> **TASK REQUIREMENTS**
Start to finish, retype the entries exactly while omitting the pictures.

> **EXCERPTED RECORDS**

- - - - -

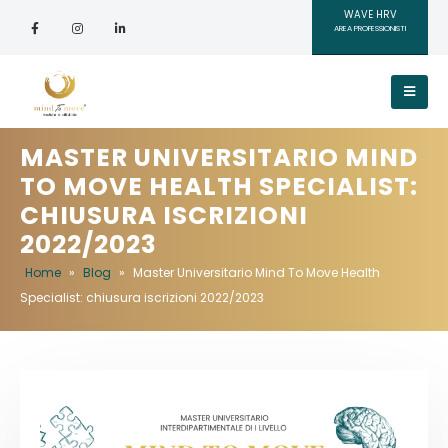
WAVE HRV
AREA PROFESSIONISTI
MASTER UNIVERSITARIO MIND
TO MOVE HEALTH SPECIALIST:
CHIUSURA ISCRIZIONI
2022/2023
Home
»
Blog
»
Master Universitario Mind To Move Health
Specialist: chiusura iscrizioni 2022/2023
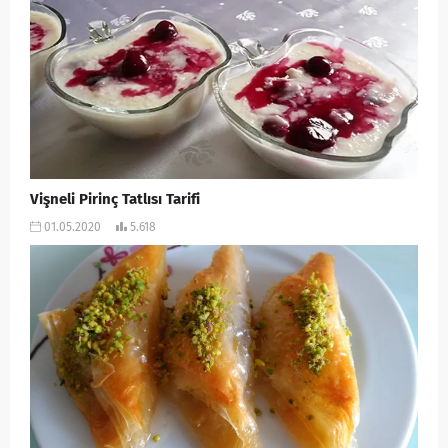
Vişneli Pirinç Tatlısı Tarifi
01.05.2020
5.618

- - - - -

> **YOUR RESPONSE**
WAVE HRV
AREA PROFESSIONISTI
MASTER UNIVERSITARIO MIND
TO MOVE HEALTH SPECIALIST:
CHIUSURA ISCRIZIONI
2022/2023
Home
»
Blog
»
Master Universitario Mind To Move Health
Specialist: chiusura iscrizioni 2022/2023
Vişneli Pirinç Tatlısı Tarifi
01.05.2020
5.618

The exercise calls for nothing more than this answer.